第13章 組織(体)と個人,n.11


 人がその意志にかかわらず成員になってしまう組織(体)のなかで最重要なのは国家である。けれども,国籍の原則は,それが行われてきた限りでは,一国家の成員であることを,一個人の意志(個人ごとの意志)によるものではないが(意志のよらないにしても),通常,市民(一般)の意志に一致させるように導いてきた。 ロシア人にだって,フランス人にだって,トルコ人にだって,プロシヤ人にだって, もしかするとイタリア人にだってなれたかもしれないが, 他の国籍に変わる誘惑がいっぱいあったにもかかわらず, 彼は現在でもイギリス人のままだ。  大部分の人は,(所属する)国家を変更する機会を与えられても,その国家が外国の国籍を代理している場合を除いて,所属国家する国家(国籍)を変えないであろう。
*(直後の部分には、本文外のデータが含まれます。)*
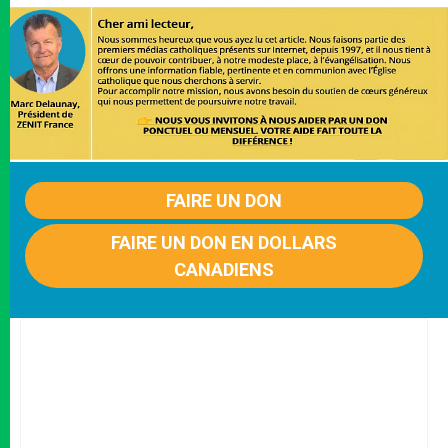
FAIRE UN DON
FAIRE UN DON EN DOLLARS
CANADIENS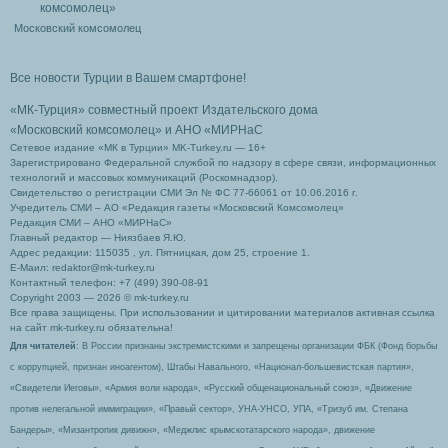
Московский комсомолец
Все новости Турции в Вашем смартфоне!
«МК-Турция» совместный проект Издательского дома
«Московский комсомолец»
и АНО «МИРНаС
Сетевое издание «МК в Турции» MK-Turkey.ru — 16+
Зарегистрировано Федеральной службой по надзору в сфере связи, информационных
технологий и массовых коммуникаций (Роскомнадзор).
Свидетельство о регистрации СМИ Эл № ФС 77-66061 от 10.06.2016 г.
Учредитель СМИ – АО «Редакция газеты «Московский Комсомолец»
Редакция СМИ – АНО «МИРНаС»
Главный редактор — Ниязбаев Я.Ю.
Адрес редакции: 115035 , ул. Пятницкая, дом 25, строение 1.
Е-Маил: redaktor@mk-turkey.ru
Контактный телефон: +7 (499) 390-08-91
Copyright 2003 — 2026 © mk-turkey.ru
Все права защищены. При использовании и цитировании материалов активная ссылка
на сайт mk-turkey.ru обязательна!
Для читателей
: В России признаны экстремистскими и запрещены организации ФБК (Фонд борьбы
с коррупцией, признан иноагентом), Штабы Навального, «Национал-большевистская партия»,
«Свидетели Иеговы», «Армия воли народа», «Русский общенациональный союз», «Движение
против нелегальной иммиграции», «Правый сектор», УНА-УНСО, УПА, «Тризуб им. Степана
Бандеры», «Мизантропик дивижн», «Меджлис крымскотатарского народа», движение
国籍の原則(注:希望すれば国籍を変更できるという原則)がうまくいったということほど国家の強化に役立ったことはない。愛国精神と公民の身分(citizenship 公民権)とが手を携えて進む時,一人の人間が国家に捧げる忠誠(心)は,通常,教会や政党のような自由意志でメンバーとなる組織(体)への忠誠(心)を凌駕する(のである)。

Chapter 13: Organizations and the Individual, n.11

The most important organization of which a man is an involuntary member is the State. The principle of nationality, so far as it has prevailed, has, however, led to membership of a State being usually in accordance with the will of the citizen, though not due to his will. He might have been a Russian, A Frenchman, Turk, or Prussian, Or perhaps Italian, But in spite of all temptations To belong to other nations, He remains an Englishman. Most people, given the chance to change their State, would not choose to do so, except when the State represents an alien nationality. Nothing has done more to strengthen the State than the success of the principle of nationality. Where patriotism and citizenship go hand in hand, a man’s loyalty to his State usually exceeds his loyalty to voluntary organizations such as Churches and parties.  出典: Power, 1938.